One year in – Lessons in Philanthropy, Community, and Leadership

As I inch toward my one-year anniversary as President and CEO of The Miami Foundation, this much I know is true: We are not the same people we were 365 days ago.  

We faced an avalanche of crises, one after the other, head on, until even the most sensitive of us became numb. It is hard not to be “zoomed out” at this point both literally and figuratively, searching for the end of the ride. We are not the same. 

We have questioned the integrity of our most trusted institutions. The security of our democracy. The authenticity of our promise of equality and opportunity for all. The safety of our food supply. We saw inflexible industries change their tune in the blink of an eye, and strange bedfellows find their way toward collaborations because there just was no other way. No, my friends, we are not the same. 

And while we saw the universe turn upside down, we have barely had time to catch our breaths and learn the lessons staring back at us. This letter is a time capsule of sorts, capturing some of the lessons of this past year so that, perhaps, when things calm down, we will remember what we saw, what we did, and how it changed us. Knowing that the Foundation anchors itself in three pillars: Leadership, Community, and Philanthropy, I’ve captured a few of the most poignant lessons in those three waves. 

Philanthropy 

It was a year of urgent, deliberate generosity. In the face of extreme circumstances, we saw many philanthropists suspend their typical policies, allowing for increased flexibility, trust, and speed. We also saw heightened consideration of equity in giving, and strategic partnerships between philanthropists and civic leaders to unlock pots of funds for the community and bring together efforts that might otherwise not get off the ground. Reflecting on the direct and tangible impact of these choices, we are encouraged to continue these changes long after COVID-19 has passed.  

For us at The Miami Foundation, this year was liberating. Increased need pushed us to find “leverage points” where we could unlock opportunities that might otherwise be lost to our community, or that would create philanthropic domino effects. We partnered with our County in drawing down significant resources for local nonprofits. We leveraged our purchasing power to access resources for nonprofits when supply chain issues were causing prices to skyrocket. We found ways to go both big and small, fueling system level solutions while also identifying and supporting grassroots leaders at the forefront of our region’s recovery. 

Similarly, our Racial Equity Fund became a learning ground for us to make bold value-based decisions that would impact our entire philanthropic strategy. Through lessons learned from that fund we ultimately made changes to our other grant programs to become more inclusive, to reduce barriers to entry, and to ultimately support organizations with increased trust for their knowledge on the ground. We also identified several large philanthropic gaps, and worked to bring donors together to solve bold needs like bringing internet to every child in Miami. These choices continue to inspire us, and the learning will continue. 

Community 

At a time punctuated by distance, it became more important than ever to prioritize relationships. Change moves at the speed of trust, and in order to build authentic connections, we saw both grantors and grantees do more listening than ever before. This led to healthier power dynamics, increased flow of resources, and a stronger social impact on our community overall. 

For us at the Foundation, this was a year focused on the power of building together. Listening to the aspirations and perspectives of more than 600 nonprofits this year, we had access to the greatest asset of all: the wisdom of our community.  

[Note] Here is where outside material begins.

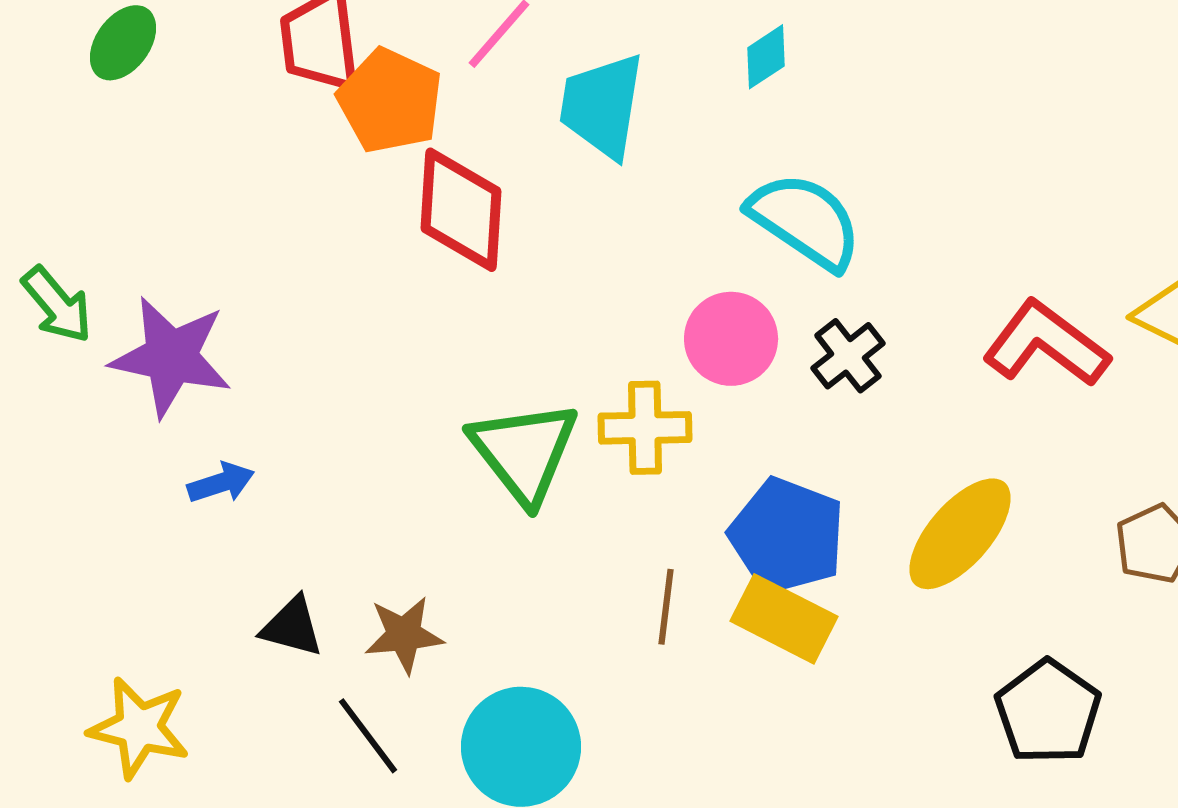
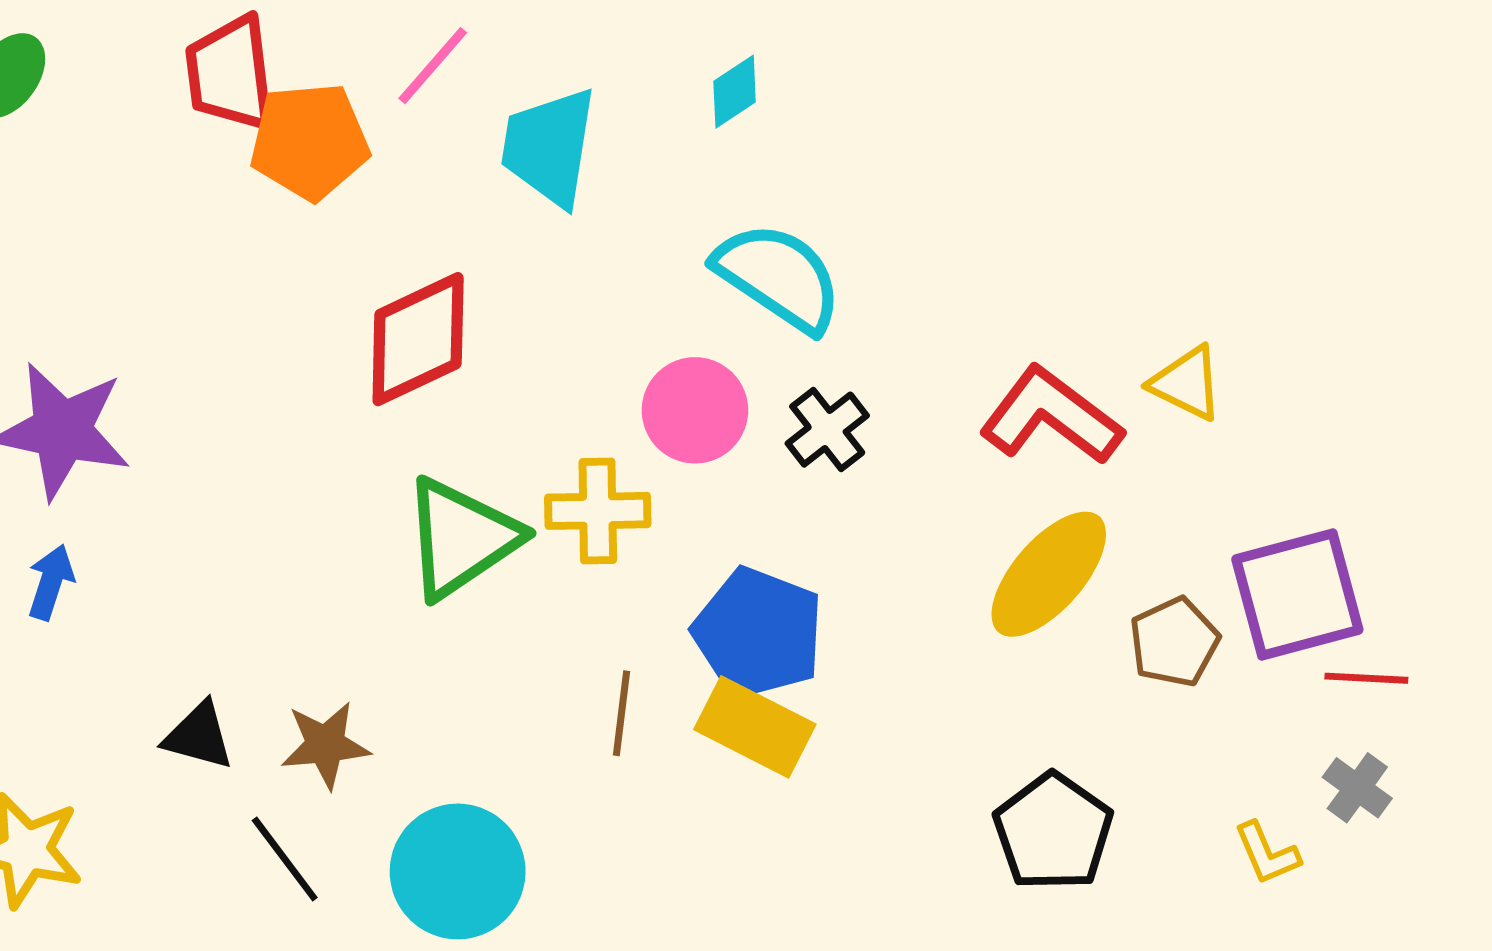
orange pentagon: (390, 101) -> (310, 141), turned -30
red diamond: (461, 210) -> (418, 339), moved, turned 61
green triangle: (524, 452) -> (461, 538), turned 34
blue arrow: (221, 483) -> (51, 582), moved, turned -54
yellow ellipse: (960, 534) -> (1049, 574), moved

We led several collective impact efforts focused on bringing organizations, civic leaders, businesses, and philanthropists together to solve things in ways they couldn’t by themselves. Miami Connected, bringing internet to all students and families, Labor Miami, a digital department of labor and opportunity for Greater Miami, and Music Access Miami, bringing the power of music to every student in Miami, are examples, and we are proud to house and co-invest in many others. Through our grantmaking programs, we began bringing donors together to create shared power and to learn from one another. We also began ecosystem mapping and capturing shareable content from our grantees to help others learn from the incredible wealth of knowledge coming in to our Foundation. 

Leadership 

Many books will be written on the leadership choices of this past year. How did we adapt? How did we live out our values in the face of great strain? And how well did we integrate the lessons of our nation’s most painful confrontations? We need not look too far to capture leadership lessons – all of us relied on the strength of our healthcare workers and teachers, and our concept of essential work was re-examined as we saw all of the ingredients necessary for a functioning society. Indeed, we all led this year, in our homes and in our workplaces, and in the end, perhaps we will value each other more clearly for the web that we are – each of us impacting the other profoundly.  

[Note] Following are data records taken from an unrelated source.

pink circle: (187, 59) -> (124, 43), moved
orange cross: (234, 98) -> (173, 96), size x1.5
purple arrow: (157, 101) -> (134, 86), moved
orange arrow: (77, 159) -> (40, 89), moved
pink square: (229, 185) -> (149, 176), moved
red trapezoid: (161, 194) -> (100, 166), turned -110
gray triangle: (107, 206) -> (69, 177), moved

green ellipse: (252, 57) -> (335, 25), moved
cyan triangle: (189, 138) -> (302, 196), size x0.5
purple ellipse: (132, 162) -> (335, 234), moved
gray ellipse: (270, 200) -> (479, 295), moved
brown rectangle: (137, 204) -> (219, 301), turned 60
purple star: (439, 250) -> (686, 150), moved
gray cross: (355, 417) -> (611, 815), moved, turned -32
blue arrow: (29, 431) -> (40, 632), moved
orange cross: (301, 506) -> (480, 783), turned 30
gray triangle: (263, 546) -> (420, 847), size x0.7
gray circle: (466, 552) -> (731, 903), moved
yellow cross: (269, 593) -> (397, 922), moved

For us at the Foundation, this was a year of action. These principles are our not-so-secret playbook, and we know the lessons will continue with every bold new step we take. 

Indeed, we are not the same people we were 365 days ago. We have seen things we cannot unsee. We have taken risks and learned lessons that will remain with us long after this pandemic has released us from its hold. And as I turn the page on our first year together, I remain in deep gratitude for what we have experienced together. Our Foundation family – our team, our board, our nonprofit and community partners, our donors and fundholders, our civic partners, our friends – we are stronger together, and it is an honor to build a stronger, more equitable Miami with you.  

Rebecca Fishman Lipsey is President and CEO of The Miami Foundation.